Date: Fri, 5 Nov 1999 11:13:34 +0100
From: Xavier Leroy <Xavier.Leroy@inria.fr>
To: Mark Engelberg <mark.engelberg@bigfoot.com>, caml-list@inria.fr
Subject: Re: Classes AND Modules? What's the point?
In-Reply-To: <00fb01bf2447$9ef382a0$03dedede@walldata.com>; from Mark Engelberg on Mon, Nov 01, 1999 at 01:01:00AM -0800
> I have spent some time this past week looking at OCaml for the first time.
> I have no previous experience with ML, but I do have a pretty good
> understanding of functional languages in principle.
> The thing that confuses me the most about OCaml is that there is a huge
> overlap between the functionality of classes and modules, with a couple of
> subtle differences. Classes offer inheritance which is extremely useful,
> but modules have a little more typing flexibility, the ability to share
> private data among multiple structures in one package, and the ability to
> specify compilation units.
We are aware of the overlap between classes and modules, although I'm
not sure the overlap is as large as you say. I gave an invited talk
on this topic at last ICFP; the slides are available from my home page
(http://pauillac.inria.fr/~xleroy/)
> The problem is that because modules are slightly more powerful, it appears
> that the entire standard library is implemented as modules, not classes,
> despite the fact that this is supposed to be Object-oriented Caml!
There are two reasons why the standard library is implemented without
classes. The historical reason is that the standard library comes
straight from Caml Special Light, the ancestor of OCaml that didn't
have classes and objects yet, but already had objects.
The other reason is that I don't see any module in the standard
library (except perhaps Format) that would really benefit from being
converted into objects and classes. For many data structures
(hash tables, stacks, etc) the class-based presentation would be no
better than the current module/abstract data type presentation.
For others (sets, maps), the class-based presentation would be less
good, e.g. with less precise static typing.
> This
> doesn't really make sense to me, because it totally hinders your ability to
> subclass and extend the default libraries.
Do you really need to? What good would it make to subclass hash
tables as opposed to putting a hash table in a field or instance
variable of another datatype or class?
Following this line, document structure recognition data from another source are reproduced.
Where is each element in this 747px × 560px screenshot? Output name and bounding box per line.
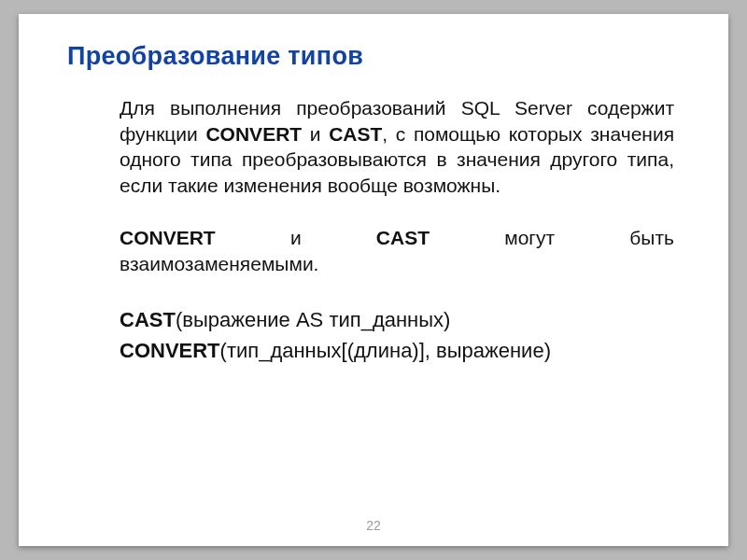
- text: быть: [629, 225, 674, 251]
- keyword-cast: CAST: [120, 308, 176, 331]
- line: взаимозаменяемыми.: [120, 251, 674, 277]
- keyword-convert: CONVERT: [120, 339, 220, 362]
- keyword-cast: CAST: [329, 123, 382, 145]
- slide-body: Для выполнения преобразований SQL Server…: [120, 95, 674, 364]
- paragraph-interchangeable: CONVERT и CAST могут быть взаимозаменяем…: [120, 225, 674, 276]
- text: и: [302, 123, 329, 145]
- page-number: 22: [19, 518, 728, 533]
- slide: Преобразование типов Для выполнения прео…: [19, 14, 728, 546]
- text: могут: [504, 225, 555, 251]
- keyword-cast: CAST: [376, 225, 430, 251]
- stage: Преобразование типов Для выполнения прео…: [0, 0, 747, 560]
- keyword-convert: CONVERT: [205, 123, 302, 145]
- syntax-cast: CAST(выражение AS тип_данных): [120, 306, 674, 333]
- line: CONVERT и CAST могут быть: [120, 225, 674, 251]
- page-title: Преобразование типов: [67, 42, 680, 71]
- keyword-convert: CONVERT: [120, 225, 216, 251]
- text: (выражение AS тип_данных): [176, 308, 451, 331]
- paragraph-intro: Для выполнения преобразований SQL Server…: [120, 95, 674, 199]
- text: (тип_данных[(длина)], выражение): [220, 339, 551, 362]
- syntax-convert: CONVERT(тип_данных[(длина)], выражение): [120, 337, 674, 364]
- text: и: [290, 225, 302, 251]
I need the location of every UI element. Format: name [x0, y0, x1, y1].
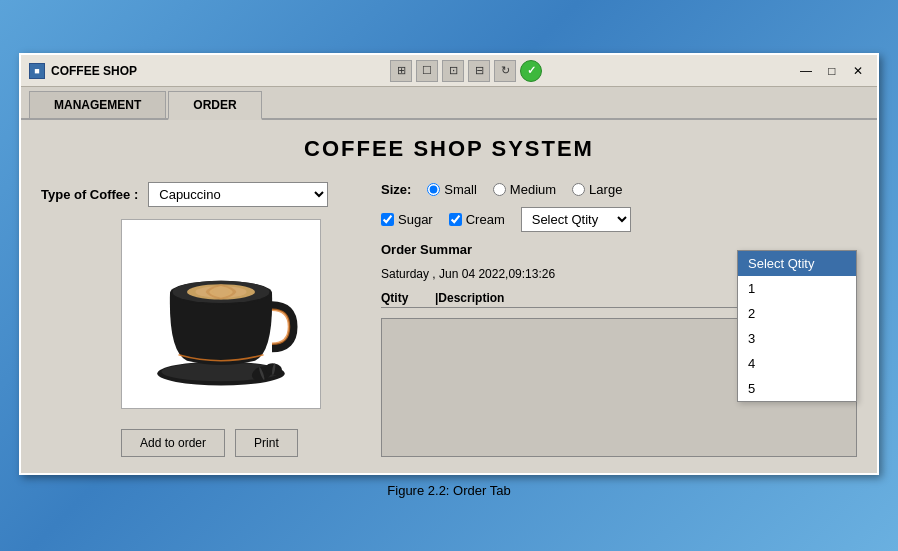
- print-button[interactable]: Print: [235, 429, 298, 457]
- coffee-type-label: Type of Coffee :: [41, 187, 138, 202]
- size-small-option[interactable]: Small: [427, 182, 477, 197]
- buttons-row: Add to order Print: [121, 429, 361, 457]
- size-row: Size: Small Medium Large: [381, 182, 857, 197]
- col-header-desc: |Description: [435, 291, 739, 305]
- tab-management[interactable]: MANAGEMENT: [29, 91, 166, 118]
- dropdown-item-3[interactable]: 3: [738, 326, 856, 351]
- size-large-option[interactable]: Large: [572, 182, 622, 197]
- main-content: COFFEE SHOP SYSTEM Type of Coffee : Capu…: [21, 120, 877, 473]
- dropdown-item-4[interactable]: 4: [738, 351, 856, 376]
- sugar-option[interactable]: Sugar: [381, 212, 433, 227]
- size-small-label: Small: [444, 182, 477, 197]
- toolbar-btn-check[interactable]: ✓: [520, 60, 542, 82]
- sugar-checkbox[interactable]: [381, 213, 394, 226]
- toolbar-btn-4[interactable]: ⊟: [468, 60, 490, 82]
- title-bar-left: ■ COFFEE SHOP: [29, 63, 137, 79]
- toolbar-btn-2[interactable]: ☐: [416, 60, 438, 82]
- toolbar-btn-3[interactable]: ⊡: [442, 60, 464, 82]
- content-area: Type of Coffee : Capuccino Espresso Latt…: [41, 182, 857, 457]
- right-panel: Size: Small Medium Large: [381, 182, 857, 457]
- extras-row: Sugar Cream Select Qtity 1 2 3 4 5: [381, 207, 857, 232]
- toolbar: ⊞ ☐ ⊡ ⊟ ↻ ✓: [390, 60, 542, 82]
- toolbar-btn-1[interactable]: ⊞: [390, 60, 412, 82]
- coffee-type-select[interactable]: Capuccino Espresso Latte Americano Mocha: [148, 182, 328, 207]
- toolbar-btn-5[interactable]: ↻: [494, 60, 516, 82]
- sugar-label: Sugar: [398, 212, 433, 227]
- cream-option[interactable]: Cream: [449, 212, 505, 227]
- figure-caption: Figure 2.2: Order Tab: [387, 483, 510, 498]
- coffee-image: [121, 219, 321, 409]
- dropdown-item-5[interactable]: 5: [738, 376, 856, 401]
- cream-checkbox[interactable]: [449, 213, 462, 226]
- quantity-dropdown[interactable]: Select Qtity 1 2 3 4 5: [737, 250, 857, 402]
- size-medium-option[interactable]: Medium: [493, 182, 556, 197]
- tab-bar: MANAGEMENT ORDER: [21, 87, 877, 120]
- size-large-radio[interactable]: [572, 183, 585, 196]
- quantity-select[interactable]: Select Qtity 1 2 3 4 5: [521, 207, 631, 232]
- add-to-order-button[interactable]: Add to order: [121, 429, 225, 457]
- dropdown-item-1[interactable]: 1: [738, 276, 856, 301]
- close-button[interactable]: ✕: [847, 60, 869, 82]
- title-bar: ■ COFFEE SHOP ⊞ ☐ ⊡ ⊟ ↻ ✓ — □ ✕: [21, 55, 877, 87]
- size-large-label: Large: [589, 182, 622, 197]
- page-title: COFFEE SHOP SYSTEM: [41, 136, 857, 162]
- cream-label: Cream: [466, 212, 505, 227]
- dropdown-item-2[interactable]: 2: [738, 301, 856, 326]
- coffee-type-row: Type of Coffee : Capuccino Espresso Latt…: [41, 182, 361, 207]
- size-medium-label: Medium: [510, 182, 556, 197]
- size-medium-radio[interactable]: [493, 183, 506, 196]
- application-window: ■ COFFEE SHOP ⊞ ☐ ⊡ ⊟ ↻ ✓ — □ ✕ MANAGEME…: [19, 53, 879, 475]
- app-icon: ■: [29, 63, 45, 79]
- size-label: Size:: [381, 182, 411, 197]
- window-title: COFFEE SHOP: [51, 64, 137, 78]
- coffee-cup-svg: [136, 229, 306, 399]
- minimize-button[interactable]: —: [795, 60, 817, 82]
- left-panel: Type of Coffee : Capuccino Espresso Latt…: [41, 182, 361, 457]
- col-header-qty: Qtity: [381, 291, 431, 305]
- tab-order[interactable]: ORDER: [168, 91, 261, 120]
- window-controls: — □ ✕: [795, 60, 869, 82]
- dropdown-item-select[interactable]: Select Qtity: [738, 251, 856, 276]
- maximize-button[interactable]: □: [821, 60, 843, 82]
- size-small-radio[interactable]: [427, 183, 440, 196]
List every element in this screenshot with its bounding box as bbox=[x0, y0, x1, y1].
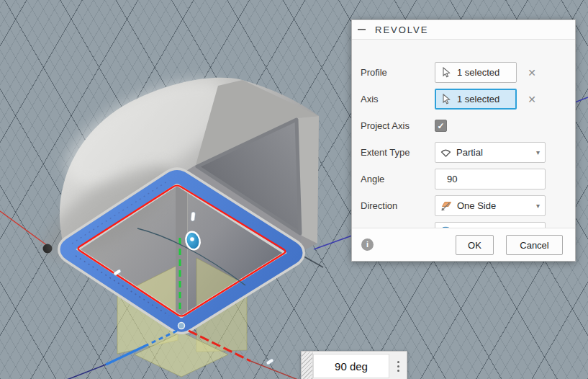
inner-wall-post bbox=[176, 179, 188, 326]
chevron-down-icon[interactable]: ▾ bbox=[536, 149, 540, 156]
x-axis-line-far[interactable] bbox=[0, 211, 48, 246]
row-direction: Direction One Side ▾ bbox=[361, 195, 566, 216]
profile-select-button[interactable]: 1 selected bbox=[435, 62, 517, 83]
cursor-select-icon bbox=[442, 67, 452, 78]
kebab-vertical-icon[interactable] bbox=[389, 352, 407, 379]
angle-widget: 90 deg bbox=[301, 351, 407, 379]
row-angle: Angle 90 bbox=[361, 169, 566, 190]
profile-clear-icon[interactable]: ✕ bbox=[524, 67, 540, 79]
ok-button[interactable]: OK bbox=[456, 235, 494, 255]
extent-type-value: Partial bbox=[456, 147, 483, 158]
dialog-footer: i OK Cancel bbox=[352, 228, 575, 261]
direction-label: Direction bbox=[361, 200, 435, 211]
manipulator-tick[interactable] bbox=[191, 212, 196, 222]
direction-value: One Side bbox=[457, 200, 496, 211]
dialog-title: REVOLVE bbox=[375, 24, 428, 35]
edge-grip-right[interactable] bbox=[266, 358, 274, 365]
angle-label: Angle bbox=[361, 174, 435, 184]
drag-handle[interactable] bbox=[302, 352, 313, 379]
profile-count: 1 selected bbox=[457, 67, 499, 78]
origin-ball[interactable] bbox=[178, 323, 185, 329]
chevron-down-icon[interactable]: ▾ bbox=[536, 202, 540, 210]
axis-count: 1 selected bbox=[457, 94, 499, 104]
angle-input[interactable]: 90 bbox=[435, 169, 546, 190]
row-profile: Profile 1 selected ✕ bbox=[361, 62, 566, 83]
y-axis-positive-blue-far[interactable] bbox=[575, 97, 588, 102]
revolve-dialog: REVOLVE Profile 1 selected ✕ Axis 1 sele… bbox=[351, 19, 576, 262]
cursor-select-icon bbox=[442, 94, 452, 104]
extent-type-dropdown[interactable]: Partial ▾ bbox=[435, 142, 546, 163]
y-axis-thin-navy[interactable] bbox=[58, 365, 106, 379]
fusion-viewport: REVOLVE Profile 1 selected ✕ Axis 1 sele… bbox=[0, 0, 588, 379]
project-axis-label: Project Axis bbox=[361, 120, 435, 131]
direction-dropdown[interactable]: One Side ▾ bbox=[435, 195, 546, 216]
dialog-header[interactable]: REVOLVE bbox=[352, 20, 575, 40]
axis-select-button[interactable]: 1 selected bbox=[435, 89, 517, 110]
axis-clear-icon[interactable]: ✕ bbox=[524, 94, 540, 105]
extent-type-label: Extent Type bbox=[361, 147, 435, 158]
row-project-axis: Project Axis ✓ bbox=[361, 115, 566, 136]
collapse-icon[interactable] bbox=[358, 29, 366, 30]
project-axis-checkbox[interactable]: ✓ bbox=[435, 120, 447, 132]
one-side-direction-icon bbox=[440, 200, 452, 212]
row-extent-type: Extent Type Partial ▾ bbox=[361, 142, 566, 163]
axis-label: Axis bbox=[361, 94, 435, 104]
partial-extent-icon bbox=[440, 148, 451, 158]
angle-value-input[interactable]: 90 deg bbox=[313, 354, 389, 378]
x-axis-thin-red[interactable] bbox=[250, 361, 298, 379]
y-axis-positive-blue[interactable] bbox=[314, 236, 352, 249]
cancel-button[interactable]: Cancel bbox=[506, 235, 563, 255]
info-icon[interactable]: i bbox=[361, 238, 374, 251]
row-axis: Axis 1 selected ✕ bbox=[361, 89, 566, 110]
profile-label: Profile bbox=[361, 67, 435, 78]
rotation-handle-dot bbox=[190, 237, 194, 241]
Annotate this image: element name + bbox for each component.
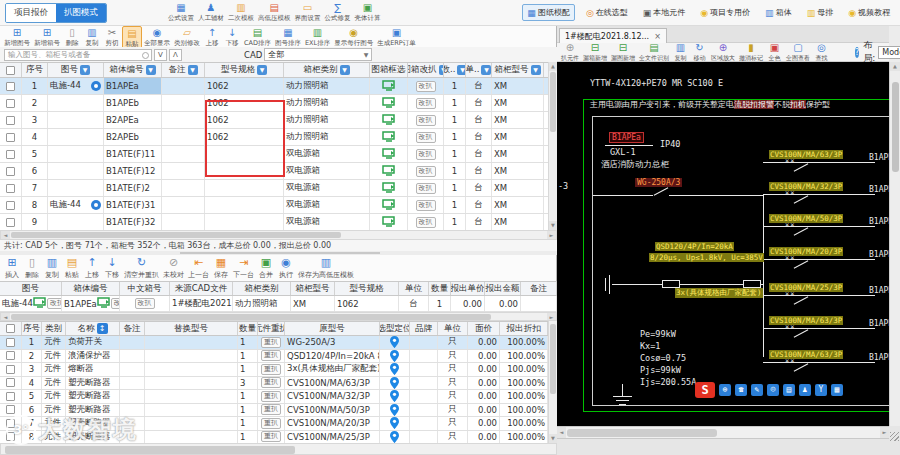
cell-frame-select[interactable] [370, 146, 408, 162]
scroll-up-icon[interactable]: ▲ [890, 62, 900, 71]
cell-box-no[interactable]: B1ATE(F)2 [104, 180, 162, 196]
cell-category[interactable]: 双电源箱 [284, 163, 370, 179]
pen-icon[interactable]: ✎ [751, 384, 763, 396]
rescan-button[interactable]: 改扒 [416, 166, 436, 177]
component-row[interactable]: 6元件塑壳断路器1重扒CVS100N/MA/50/3P只0.00100.00% [0, 404, 548, 418]
full-file-recognize-button[interactable]: ▤全文件识别 [637, 41, 671, 64]
scroll-left-icon[interactable]: ◄ [1, 313, 10, 320]
drawing-match-button[interactable]: ▦图纸模配 [522, 4, 575, 21]
undo-mark-button[interactable]: ▮撤消标记 [737, 41, 765, 64]
filter-icon[interactable]: ▼ [188, 65, 198, 75]
cell-rescan[interactable]: 重扒 [258, 363, 285, 376]
save-hvlv-template-button[interactable]: ▥保存为高低压模板 [296, 255, 356, 281]
cell-qty[interactable]: 1 [444, 78, 466, 94]
checkbox[interactable] [6, 66, 15, 75]
delete-button[interactable]: ▯删除 [22, 255, 42, 281]
cell-check[interactable] [0, 350, 22, 363]
cell-check[interactable] [0, 363, 22, 376]
frame-select-icon[interactable] [382, 216, 396, 229]
unverified-button[interactable]: ⊘未校对 [161, 255, 186, 281]
move-up-button[interactable]: ↑上移 [202, 26, 222, 49]
search-input[interactable]: 输入图号、箱柜号或者备 [4, 49, 152, 61]
move-up-button[interactable]: ↑上移 [82, 255, 102, 281]
filter-icon[interactable]: ▼ [531, 65, 541, 75]
scroll-down-icon[interactable]: ▼ [549, 434, 557, 443]
cell-check[interactable] [0, 336, 22, 349]
cell-qty[interactable]: 1 [444, 214, 466, 230]
cell-fig-no[interactable]: 电施-44 [48, 78, 104, 94]
cell-check[interactable] [0, 377, 22, 390]
location-pin-icon[interactable] [390, 350, 399, 362]
search-prev-button[interactable]: Λ [169, 49, 182, 61]
cell-pin[interactable] [380, 431, 410, 444]
cell-unit[interactable]: 台 [466, 146, 492, 162]
location-pin-icon[interactable] [390, 336, 399, 348]
cell-frame-select[interactable] [370, 214, 408, 230]
rescan-button[interactable]: 改扒 [416, 183, 436, 194]
ui-settings-button[interactable]: ▭界面设置 [293, 1, 323, 24]
cell-cabinet-type[interactable]: XM [492, 146, 544, 162]
shell-calc-button[interactable]: ▣壳体计算 [353, 1, 383, 24]
cell-model[interactable] [205, 180, 284, 196]
cell-rescan[interactable]: 改扒 [408, 95, 444, 111]
checkbox[interactable] [6, 82, 15, 91]
online-selection-button[interactable]: ◎在线选型 [582, 5, 632, 20]
rescan-button[interactable]: 改扒 [135, 298, 155, 309]
next-unit-button[interactable]: ⇥下一台 [231, 255, 256, 281]
cell-note[interactable] [162, 214, 205, 230]
rescan-button[interactable]: 改扒 [416, 149, 436, 160]
cell-qty[interactable]: 1 [444, 129, 466, 145]
copy-button[interactable]: ▥复制 [82, 26, 102, 49]
cell-category[interactable]: 动力照明箱 [284, 129, 370, 145]
table-row[interactable]: 9B1ATE(F)32双电源箱改扒1台XM [0, 214, 548, 230]
cell-qty[interactable]: 1 [444, 146, 466, 162]
cell-rescan[interactable]: 改扒 [408, 180, 444, 196]
cell-quote-amount[interactable]: 0.00 [485, 296, 521, 311]
cut-button[interactable]: ✂剪切 [102, 26, 122, 49]
cell-unit[interactable]: 台 [466, 214, 492, 230]
search-clear-icon[interactable] [142, 52, 149, 59]
header-col-no[interactable]: 序号 [22, 63, 48, 77]
cell-frame-select[interactable] [370, 129, 408, 145]
cell-no[interactable]: 6 [22, 163, 48, 179]
scroll-right-icon[interactable]: ► [547, 313, 556, 320]
checkbox[interactable] [6, 218, 15, 227]
layout-select[interactable]: Model ▼ [878, 46, 900, 59]
target-icon[interactable] [91, 81, 101, 91]
cell-src-cad-file[interactable]: 1#楼配电2021.8.12_t3.c [170, 296, 233, 311]
execute-button[interactable]: ◉执行 [276, 255, 296, 281]
frame-select-icon[interactable] [382, 114, 396, 127]
cell-category[interactable]: 双电源箱 [284, 180, 370, 196]
cell-note[interactable] [162, 163, 205, 179]
location-pin-icon[interactable] [390, 377, 399, 389]
pin-icon[interactable]: ⊕ [719, 384, 731, 396]
cell-rescan[interactable]: 重扒 [258, 390, 285, 403]
cell-no[interactable]: 5 [22, 146, 48, 162]
frame-select-icon[interactable] [382, 97, 396, 110]
table-row[interactable]: 8电施-44B1ATE(F)31双电源箱改扒1台XM [0, 197, 548, 214]
cell-unit[interactable]: 台 [466, 163, 492, 179]
cell-rescan[interactable]: 重扒 [258, 336, 285, 349]
checkbox[interactable] [6, 378, 15, 387]
cell-frame-select[interactable] [370, 112, 408, 128]
save-button[interactable]: ▦保存 [211, 255, 231, 281]
frame-select-icon[interactable] [382, 182, 396, 195]
hv-lv-template-button[interactable]: ▤高低压模板 [256, 1, 293, 24]
view-all-button[interactable]: ▢全图查看 [784, 41, 812, 64]
cabinet-table-vscrollbar[interactable]: ▲ ▼ [548, 62, 557, 230]
cell-pin[interactable] [380, 417, 410, 430]
cell-note[interactable] [162, 146, 205, 162]
filter-icon[interactable]: ▼ [457, 65, 466, 75]
cell-fig-no[interactable] [48, 163, 104, 179]
cell-fig-no[interactable] [48, 95, 104, 111]
insert-button[interactable]: ⊞插入 [2, 255, 22, 281]
scroll-right-icon[interactable]: ► [547, 231, 556, 239]
cell-model[interactable]: 1062 [205, 112, 284, 128]
gen-erp-order-button[interactable]: ▣生成ERP订单 [375, 26, 418, 49]
cell-category[interactable]: 动力照明箱 [284, 95, 370, 111]
phone-icon[interactable]: ☎ [735, 384, 747, 396]
cell-fig-no[interactable] [48, 214, 104, 230]
table-row[interactable]: 1电施-44B1APEa1062动力照明箱改扒1台XM [0, 78, 548, 95]
move-down-button[interactable]: ↓下移 [222, 26, 242, 49]
cell-note[interactable] [162, 95, 205, 111]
No offense intended, but
programmers with extensive C++/Java background are so used to the
inheritance hammer that they see every problem as a nail. Inheritance
is great in some cases (I've used it in parts of the native-code
compiler and it was very nice), but in my opinion nearly useless for
simple data structures like those of the OCaml standard library.
> This weird coexistence of classes and modules just doesn't make sense to me.
> Wouldn't it have made more sense to simply add the concept of inheritance to
> modules, rather than define a new "class" construct that supports
> inheritance but not all the other features of modules?
It would make a lot of sense, but it's still an open research issue.
In particular, no-one knows yet how to "add the concept of inheritance
to modules" in a way that really reduces the overlap between classes and
modules. (See for instance Jérôme Vouillon's paper "Using modules as
classes", http://pauillac.inria.fr/~vouillon/publi/classes.ps.gz)
> Or if the focus is
> intended to gradually shift in the direction of classes rather than modules,
> shouldn't the standard libraries reflect this?
My intention is certainly not to shift away from modules. The way I
like to think about OCaml is that you have functions, datatypes and
modules for "everyday" programming, and classes and objects for those
programs that need them in an essential way.